Paseo por las calles de Roma. Llevo de la mano a mi novia, Karen. Vamos a un restaurant para cenar sólo porque era el local preferido de Anthony Quinn. Y en mi cabeza se repite una y otra vez la escena de una película y su música.
Con su brazo derecho estirado hacia un grupo de personas reunidas en torno a una pileta en medio de una plaza, su índice apuntando, el pulgar levantado y el resto de los dedos empuñados, como si fuera una pistola.
Girando sobre sí, con sombrero, chaqueta, pantalón azul, camisa blanca desordenada, corbata rojiza y una gran medalla colgando del cuello, que es su símbolo de autoridad, dice en tono burlón: “¿Qué clase de personas son ustedes?”. La música irrumpe, mientras el pueblo comienza a bailar feliz, bajo el sol en el norte de Italia.
Así recuerdo a Anthony Quinn interpretando a Italo Bombolini, el astuto alcalde de la película “El secreto de Santa Victoria” (1969), con la música de mi tocayo Ernest Gold. Esa melodía incidental fue parte importante de la banda sonora de mi infancia. La historia de este filme es magia pura.
Todos los pobladores de Santa Victoria se unen para apoyar a Bombolini en una idea arriesgada, pero digna: esconder de los alemanes -que van en retirada, en las postrimerías de la Segunda Guerra Mundial- un millón de botellas del delicioso vino que le ha dado fama al villorrio en toda Europa.
Qué mejor rol para este actor mexicano, cuyo padre -de origen irlandés- fue combatiente rebelde en la Revolución Mexicana, mientras que su madre fue descendiente de aztecas. En mis recuerdos, lo veo bailando en medio de esa plaza, mientras con mi prometida recorremos una Roma cálida, húmeda, cosmopolita, histórica, sorprendente, emocionante -simplemente- maravillosa.
Luego de admirar la majestuosidad de la Fuente de Trevi, subimos por la calle Poli para doblar a la derecha en la calle del Tritone. Vimos la entrada del local al pasar por la calle Sistina, casi llegando a la plaza Barberini, donde además está la famosa fuente Sistina y la estación Barberini del Metro, desde donde más tarde tomaríamos el tren suburbano para regresar a nuestro hotel.
El restaurante y pizzería «La Fontanella Sistina», de Roberto Pepi, era el local de Roma preferido por Anthony Quinn, y así se aprecia en la fotografía que publican en el folleto-menú que ofrecen a los turistas: aparecen Roberto y Antony sonriendo, compartiendo una mesa con preparaciones italianas sabrosas e inolvidables.

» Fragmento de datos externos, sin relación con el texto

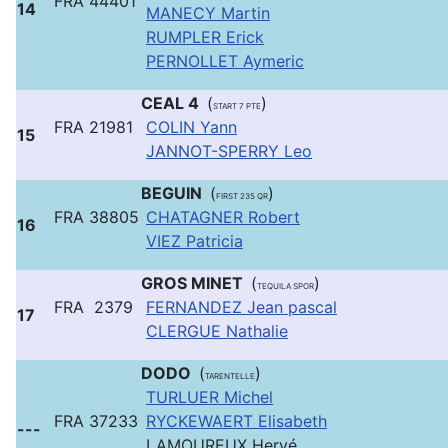
FRA 44401
14
MANECY Martin
RUMPLER Erick
PERNOLLET Aymeric
CEAL 4
(
)
START 7 PTE
FRA 21981
COLIN Yann
15
JANNOT-SPERRY Leo
BEGUIN
(
)
FIRST 235 QR
FRA 38805
CHATAGNER Robert
16
VIEZ Patricia
GROS MINET
(
)
TEQUILA SPOR
FRA 2379
FERNANDEZ Jean pascal
17
CLERGUE Nathalie
DODO
(
)
TARENTELLE
TURLUER Michel
FRA 37233
RYCKEWAERT Elisabeth
---
LAMOUREUX Hervé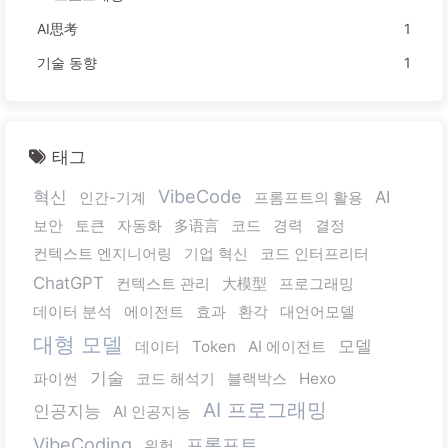
AI思考
1
기술 동향
1
태그
VibeCode
혁신
AI
인간-기계
프롬프트의 활용
보안
토큰
자동화
多语言
코드
경력
결정
컨텍스트 엔지니어링
기업 혁신
코드 인터프리터
ChatGPT
컨텍스트 관리
大模型
프로그래밍
데이터 분석
에이전트
효과
환각
대언어모델
대형 모델
모델
데이터
Token
AI 에이전트
기술
파이썬
코드 해석기
블랙박스
Hexo
AI 프로그래밍
인공지능
AI 인공지능
VibeCoding
프롬프트
위험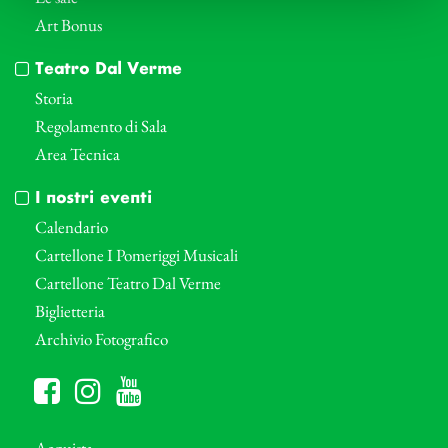
Art Bonus
Teatro Dal Verme
Storia
Regolamento di Sala
Area Tecnica
I nostri eventi
Calendario
Cartellone I Pomeriggi Musicali
Cartellone Teatro Dal Verme
Biglietteria
Archivio Fotografico
Acquista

Como los Rigatoni a la Carbonara y los Spaghetti al Scoglio que probamos nosotros.
Son tantos los lugares sorprendentes de Roma, que regresaríamos mil veces más: El Vaticano, la Capilla Sixtina, el castillo de Sant’ Angelo, el Panteón, la plaza Navonna, el Trastevere, el Coliseo, el Foro Romano, el puente de Sant’ Angelo y la plaza de Spagna con una Inmaculada Concepción idéntica a la que corona el cerro San Cristóbal de Santiago de Chile.
Si quisiera en esta columna tratar de describir Roma y a los italianos me faltaría espacio. Tuve el placer de conocer a varios de ellos en distintos pueblitos, ciudades y diversas zonas, con el privilegio incluido de haber probado sus vinos.
Por eso entiendo la frustración y ofuscación del capitán nazi Von Prum, cuando apunta con su arma a Bombolini, mira al pueblo reunido en la plaza y les dice con rabia: “¿Qué clase de personas son ustedes?”, luego de darse por vencido al no hallar el escondite de todas las botellas de vino de Santa Victoria y encabezar el retiro de las tropas nazis.
También hubiera bailado con ellos, celebrando su triunfo final. En mi cabeza, junto a Karen, bailo con todos, mientras apuro el último trago de una botella ahora vacía, en «La Fontanella Sistina» de Roma, recordando a Anthony Quinn.